A night delivering food with Stone Soup
It’s about 5:30 p.m. on January 25th as Wisteria Community Association’s Stone Soup van pulls up.
It’s pretty dark already, and getting cold. The two program directors, Doug and Phil, and most of the people who arrive are wearing sweaters and coats. One man pulls off his few layers and, bare-chested, jumps about energetically and drums on the van door.
Everyone knows his name, and no one is concerned. When the man asks for a coffee, Phils asks him to back up to maintain pandemic protocol, and the man apologizes and backs up right away.
“I love that guy,” says Mike during our interview.
Mike is a volunteer with Stone Soup. He’s also homeless, and is fed by Stone Soup.
“Having a hot coffee and a sandwich is a blessing, man,” says Mike. “I'm grateful for these guys, you know. I’m very, very grateful.”
Every night, the Stone Soup program delivers pre-packaged food and coffee to those in need at various locations in Nanaimo, supported by United Way funding through the Government of Canada’s Reaching Home: Canada’s Homelessness Strategy. The Stone Soup van begins its rounds at 5:30 p.m., and on certain days also distributes clothing.
Providing food at this time of night is critical, says Stone Soup director and Wisteria Community Association co-founder Doug.
“Here in Nanaimo, there is not enough food at night,” he says. If folks miss the Salvation Army’s dinner meal, there used to be no other food available.
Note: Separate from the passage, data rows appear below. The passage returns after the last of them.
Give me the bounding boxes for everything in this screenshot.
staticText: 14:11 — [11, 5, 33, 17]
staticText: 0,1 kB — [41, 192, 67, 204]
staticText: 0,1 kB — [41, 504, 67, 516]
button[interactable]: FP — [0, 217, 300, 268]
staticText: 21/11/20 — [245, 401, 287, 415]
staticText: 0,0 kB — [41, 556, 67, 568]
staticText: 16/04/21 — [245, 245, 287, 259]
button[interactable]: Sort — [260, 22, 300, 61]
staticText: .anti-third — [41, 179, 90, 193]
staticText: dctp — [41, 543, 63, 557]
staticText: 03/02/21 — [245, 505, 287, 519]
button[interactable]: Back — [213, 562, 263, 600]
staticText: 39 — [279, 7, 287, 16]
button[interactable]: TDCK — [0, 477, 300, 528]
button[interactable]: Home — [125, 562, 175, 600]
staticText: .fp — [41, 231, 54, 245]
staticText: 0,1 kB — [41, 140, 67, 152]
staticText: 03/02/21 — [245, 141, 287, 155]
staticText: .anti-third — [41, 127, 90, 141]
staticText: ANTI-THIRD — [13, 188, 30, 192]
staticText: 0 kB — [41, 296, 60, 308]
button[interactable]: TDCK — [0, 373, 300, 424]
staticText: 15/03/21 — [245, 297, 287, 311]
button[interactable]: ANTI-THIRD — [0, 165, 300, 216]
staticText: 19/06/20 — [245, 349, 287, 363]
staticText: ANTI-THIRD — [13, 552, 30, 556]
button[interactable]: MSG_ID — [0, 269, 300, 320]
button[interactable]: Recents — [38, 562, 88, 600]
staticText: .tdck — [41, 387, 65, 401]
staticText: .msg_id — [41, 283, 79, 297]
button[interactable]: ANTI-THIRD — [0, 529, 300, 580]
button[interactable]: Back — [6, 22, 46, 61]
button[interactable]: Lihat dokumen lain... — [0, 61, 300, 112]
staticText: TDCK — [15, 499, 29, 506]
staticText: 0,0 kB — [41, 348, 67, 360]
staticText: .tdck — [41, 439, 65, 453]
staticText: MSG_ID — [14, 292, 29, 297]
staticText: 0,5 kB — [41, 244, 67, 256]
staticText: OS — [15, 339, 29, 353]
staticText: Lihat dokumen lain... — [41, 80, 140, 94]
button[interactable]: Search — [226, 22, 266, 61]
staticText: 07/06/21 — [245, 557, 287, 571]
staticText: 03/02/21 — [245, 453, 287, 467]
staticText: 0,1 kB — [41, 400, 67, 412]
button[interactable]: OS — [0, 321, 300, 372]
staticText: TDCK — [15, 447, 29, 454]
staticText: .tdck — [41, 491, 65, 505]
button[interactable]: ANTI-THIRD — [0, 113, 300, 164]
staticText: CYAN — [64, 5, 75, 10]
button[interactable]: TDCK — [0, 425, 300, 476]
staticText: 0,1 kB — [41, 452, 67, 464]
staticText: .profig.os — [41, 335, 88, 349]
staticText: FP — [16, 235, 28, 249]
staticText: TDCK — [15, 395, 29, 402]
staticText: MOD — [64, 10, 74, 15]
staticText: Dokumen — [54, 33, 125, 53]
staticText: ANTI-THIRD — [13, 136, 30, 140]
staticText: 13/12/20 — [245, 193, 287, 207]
Stone Soup fills that gap, giving people a full belly to help them sleep, or avoid having to travel to get their breakfast in the morning.
“It’s the difference between life and death,” says Ian, a Stone Soup regular.
But Stone Soup does more than provide food.
“Being acknowledged – acceptance, right? That’s what it is,” says Mike.
“They provide … a great atmosphere. A sense of community and belonging,” says Jimbo, another regular. “It’s like [they support] the whole being, the whole person – mental, emotional, spiritual and physical – and Wisteria does that if you want it from them. They will meet all of that, because they care.”
It’s that care that makes it possible for people like Carl to get by.
“When I wake up, I’m depressed right away,” says Carl, who is homeless. “I go, ‘Is it worth it,’ you know? And I have to pep-talk myself. No mirror, with nobody there, you know what I mean. Just me and me.”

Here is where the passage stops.